April 14, 2012

Athletes, food and the 3 itsybitsy Pigs

Most population don't think too hard about what they eat. They pick something up, put it in their mouth and chew. They don't realize that what they just ate will be a part of their body within 2 hours. It is a part of their body just as bricks are a part of a wall. The whole wall is made of bricks and your body is made up entirely of the food you eat!

Certain foods are much best for you than others. Fruits, vegetables, fresh leafy greens, milk, lean meats, fish, nuts and water are all foremost in construction and re-building your body. This is true for everybody. But it is especially foremost for athletes because athletes break down their bodies faster than non-athletes and need to rebuild it faster as well. Just as foremost is what you rebuild your body with. A exquisite example of this can be seen in the tale of the "3 dinky Pigs".

You see each home of the pigs was built with something. The first house was weak and didn't stand up against the rigors of the wolf. This is what happens when you work hard (like you do while our camps) and then try to rebuild your body with candy, sweets, cookies, sugary cereals, and you leave out vegetables and fruits. Your body is going to breakdown precisely and not be very strong when it needs to be.




The second house was built a dinky bit stronger but not by much. His house was still pretty precisely taken down by the wolf. This is like drinking sugary, caffeinated drinks like Starbucks and eating greasy hamburgers and hot dogs with a few veggies on the side. Your body will still not be able to stand up to the work you put it through. You will be tired, sluggish and you won't play too well.

Now the third pig, he had one heck of a strong house. It was made of brick and iron. Nothing could take it down and it was always ready for the next challenge. This is what your body feels like when you eat lots of vegetables, fruits, lean meats like chicken (no chicken strips!!), fish, low fat dairy like yogurt and chocolate milk.

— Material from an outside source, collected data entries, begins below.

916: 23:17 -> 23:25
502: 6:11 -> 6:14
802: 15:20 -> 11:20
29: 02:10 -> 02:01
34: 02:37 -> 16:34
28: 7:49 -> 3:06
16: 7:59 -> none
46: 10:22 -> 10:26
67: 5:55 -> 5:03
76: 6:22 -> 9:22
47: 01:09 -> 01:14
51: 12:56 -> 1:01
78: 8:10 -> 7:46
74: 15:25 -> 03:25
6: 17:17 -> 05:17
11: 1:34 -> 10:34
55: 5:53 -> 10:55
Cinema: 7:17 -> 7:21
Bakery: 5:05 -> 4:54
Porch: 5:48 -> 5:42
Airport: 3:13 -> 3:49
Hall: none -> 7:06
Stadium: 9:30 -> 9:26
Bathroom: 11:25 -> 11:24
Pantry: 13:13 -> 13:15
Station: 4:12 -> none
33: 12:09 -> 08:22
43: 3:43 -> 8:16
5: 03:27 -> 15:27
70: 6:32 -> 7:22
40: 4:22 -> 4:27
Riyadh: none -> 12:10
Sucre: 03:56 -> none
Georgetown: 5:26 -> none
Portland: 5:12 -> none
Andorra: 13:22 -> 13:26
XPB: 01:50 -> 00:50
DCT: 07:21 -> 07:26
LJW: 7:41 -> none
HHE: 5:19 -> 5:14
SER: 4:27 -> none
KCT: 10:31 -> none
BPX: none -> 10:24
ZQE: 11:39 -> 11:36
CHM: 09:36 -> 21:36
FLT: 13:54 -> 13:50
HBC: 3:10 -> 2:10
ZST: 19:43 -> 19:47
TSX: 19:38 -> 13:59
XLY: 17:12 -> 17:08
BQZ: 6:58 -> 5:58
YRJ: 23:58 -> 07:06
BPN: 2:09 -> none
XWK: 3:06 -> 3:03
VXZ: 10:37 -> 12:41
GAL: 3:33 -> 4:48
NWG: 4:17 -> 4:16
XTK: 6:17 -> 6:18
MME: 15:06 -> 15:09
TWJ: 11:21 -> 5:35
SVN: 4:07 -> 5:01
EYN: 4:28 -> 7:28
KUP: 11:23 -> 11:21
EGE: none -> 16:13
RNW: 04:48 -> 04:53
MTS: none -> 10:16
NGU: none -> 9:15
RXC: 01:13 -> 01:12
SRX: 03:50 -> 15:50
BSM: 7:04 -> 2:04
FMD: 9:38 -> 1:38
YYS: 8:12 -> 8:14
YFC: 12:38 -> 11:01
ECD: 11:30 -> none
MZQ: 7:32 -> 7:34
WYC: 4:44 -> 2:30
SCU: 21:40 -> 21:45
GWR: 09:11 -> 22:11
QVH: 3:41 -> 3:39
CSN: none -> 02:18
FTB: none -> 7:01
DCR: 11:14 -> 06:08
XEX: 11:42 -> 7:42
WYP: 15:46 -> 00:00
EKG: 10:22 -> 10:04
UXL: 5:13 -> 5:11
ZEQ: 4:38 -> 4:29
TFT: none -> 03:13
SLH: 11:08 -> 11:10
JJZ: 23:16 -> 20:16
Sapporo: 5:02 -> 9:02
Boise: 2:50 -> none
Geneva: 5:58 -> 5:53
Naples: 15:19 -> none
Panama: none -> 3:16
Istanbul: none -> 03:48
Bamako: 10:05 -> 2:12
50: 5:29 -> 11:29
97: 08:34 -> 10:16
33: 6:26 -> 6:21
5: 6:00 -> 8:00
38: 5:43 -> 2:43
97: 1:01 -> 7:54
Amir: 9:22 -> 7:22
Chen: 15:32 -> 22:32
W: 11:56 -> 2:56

These are just a few, but here are good food choices:

Breakfast
Lunch
Wheaties w/ milk + Strawberries
Turkeysandwich
Whole Wheat Toast and Peanut Butter
Chicken salad
Yogurt + granola + blueberries
Buffalo Burger + veggie chips
Strawberry Banana Smoothie
TurkeyBurger +
Oatmeal + peaches
Tuna Salad Sandwich
Scrambled Eggs w/Salsa
Apple-Banana-Pb Smoothie

Dinner
Snacks
Chicken + Grilled Zucchini
"Ants-on-a-log" (Celery, Pb, Raisins)
Fish (not fish sticks!)
Strawberries
Black bean chicken salad + avocado
Pineapple
Whole wheat Spaghetti
Chocolate Milk
TurkeyChili
Sunflower Seeds
White bean and ground turkey Soup
Yogurt

The key to manufacture good choices is retention added sugar out and eating foods that are minimally processed. Do not eat food that is deep fried with batter, drenched in butter, no fast food and ice cream only once per week. Parents, you are the ones buying the food. Buy and prepare ability meals with whole foods. Your child's body will thank you and so will their coaches!